--- PROVIDED RECORDS ---
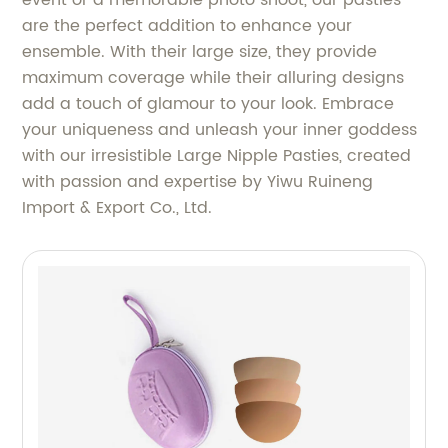
event or a memorable photo shoot, our pasties
are the perfect addition to enhance your
ensemble. With their large size, they provide
maximum coverage while their alluring designs
add a touch of glamour to your look. Embrace
your uniqueness and unleash your inner goddess
with our irresistible Large Nipple Pasties, created
with passion and expertise by Yiwu Ruineng
Import & Export Co., Ltd.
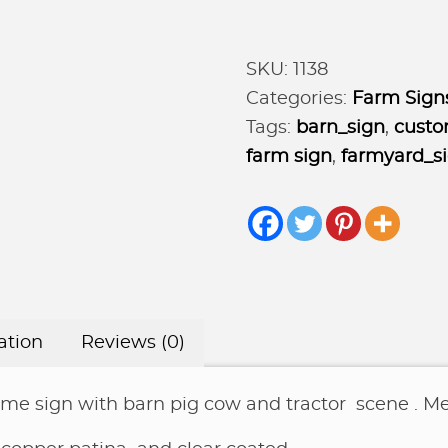
cow
tractor
SKU:
1138
sign
Categories:
Farm Sign
customized
Tags:
barn_sign
,
custo
with
farm sign
,
farmyard_s
your
name
quantity
ation
Reviews (0)
ome sign with barn pig cow and tractor scene . Me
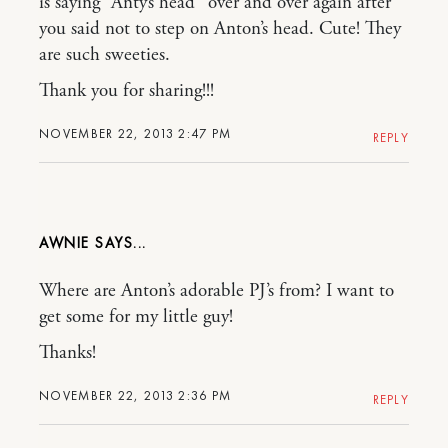
is saying “Anty’s head” over and over again after
you said not to step on Anton’s head. Cute! They
are such sweeties.
Thank you for sharing!!!
NOVEMBER 22, 2013 2:47 PM
REPLY
AWNIE
Where are Anton’s adorable PJ’s from? I want to
get some for my little guy!
Thanks!
NOVEMBER 22, 2013 2:36 PM
REPLY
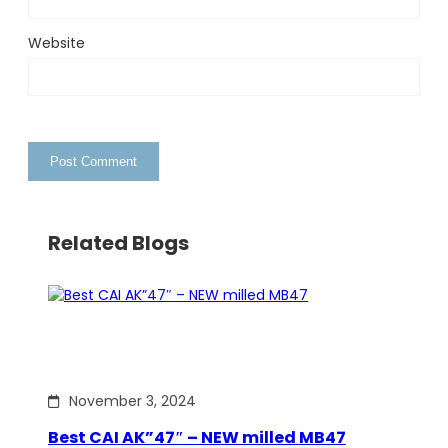
Website
Related Blogs
November 3, 2024
Best CAI AK”47″ – NEW milled MB47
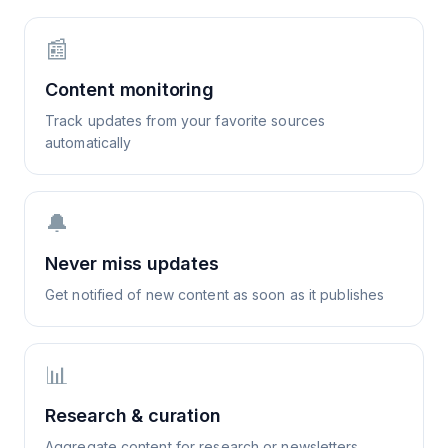
📰
Content monitoring
Track updates from your favorite sources
automatically
🔔
Never miss updates
Get notified of new content as soon as it publishes
📊
Research & curation
Aggregate content for research or newsletters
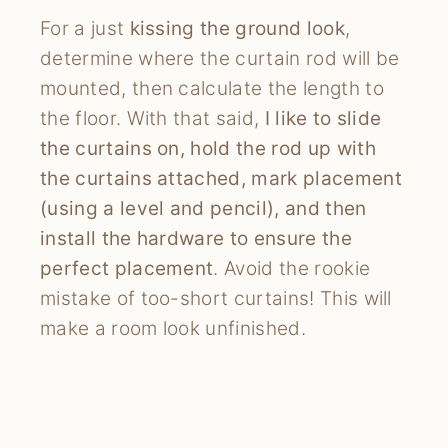
For a just
kissing the ground look
,
determine where the curtain rod will be
mounted, then calculate the length to
the floor. With that said,
I like to slide
the curtains on, hold the rod up with
the curtains attached, mark placement
(using a level and pencil), and then
install the hardware to ensure the
perfect placement
. Avoid the rookie
mistake of too-short curtains! This will
make a room look unfinished.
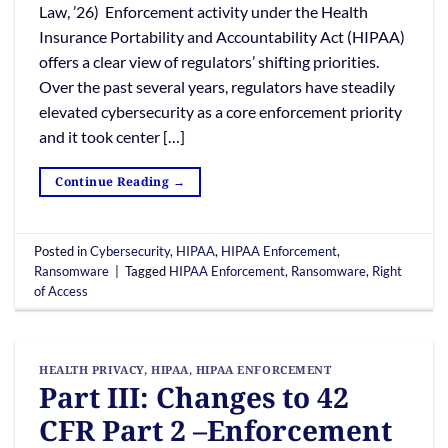
Law, ’26) Enforcement activity under the Health
Insurance Portability and Accountability Act (HIPAA)
offers a clear view of regulators’ shifting priorities.
Over the past several years, regulators have steadily
elevated cybersecurity as a core enforcement priority
and it took center […]
Continue Reading
→
Posted in
Cybersecurity
,
HIPAA
,
HIPAA Enforcement
,
Ransomware
|
Tagged
HIPAA Enforcement
,
Ransomware
,
Right
of Access
HEALTH PRIVACY
,
HIPAA
,
HIPAA ENFORCEMENT
Part III: Changes to 42
CFR Part 2 –Enforcement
---
__EXERCISE DESCRIPTION__. This calls for each record above to be set down exactly, with the images skipped.

__SOLUTION BELOW__.
event or a memorable photo shoot, our pasties
are the perfect addition to enhance your
ensemble. With their large size, they provide
maximum coverage while their alluring designs
add a touch of glamour to your look. Embrace
your uniqueness and unleash your inner goddess
with our irresistible Large Nipple Pasties, created
with passion and expertise by Yiwu Ruineng
Import & Export Co., Ltd.
cow
tractor
SKU:
1138
sign
Categories:
Farm Sign
customized
Tags:
barn_sign
,
custo
with
farm sign
,
farmyard_s
your
name
quantity
ation
Reviews (0)
ome sign with barn pig cow and tractor scene . Me
is saying “Anty’s head” over and over again after
you said not to step on Anton’s head. Cute! They
are such sweeties.
Thank you for sharing!!!
NOVEMBER 22, 2013 2:47 PM
REPLY
AWNIE
Where are Anton’s adorable PJ’s from? I want to
get some for my little guy!
Thanks!
NOVEMBER 22, 2013 2:36 PM
REPLY
Website
Related Blogs
November 3, 2024
Best CAI AK”47″ – NEW milled MB47
📰
Content monitoring
Track updates from your favorite sources
automatically
🔔
Never miss updates
Get notified of new content as soon as it publishes
📊
Research & curation
Aggregate content for research or newsletters
For a just
kissing the ground look
,
determine where the curtain rod will be
mounted, then calculate the length to
the floor. With that said,
I like to slide
the curtains on, hold the rod up with
the curtains attached, mark placement
(using a level and pencil), and then
install the hardware to ensure the
perfect placement
. Avoid the rookie
mistake of too-short curtains! This will
make a room look unfinished.
Law, ’26) Enforcement activity under the Health
Insurance Portability and Accountability Act (HIPAA)
offers a clear view of regulators’ shifting priorities.
Over the past several years, regulators have steadily
elevated cybersecurity as a core enforcement priority
and it took center […]
Continue Reading
→
Posted in
Cybersecurity
,
HIPAA
,
HIPAA Enforcement
,
Ransomware
|
Tagged
HIPAA Enforcement
,
Ransomware
,
Right
of Access
HEALTH PRIVACY
,
HIPAA
,
HIPAA ENFORCEMENT
Part III: Changes to 42
CFR Part 2 –Enforcement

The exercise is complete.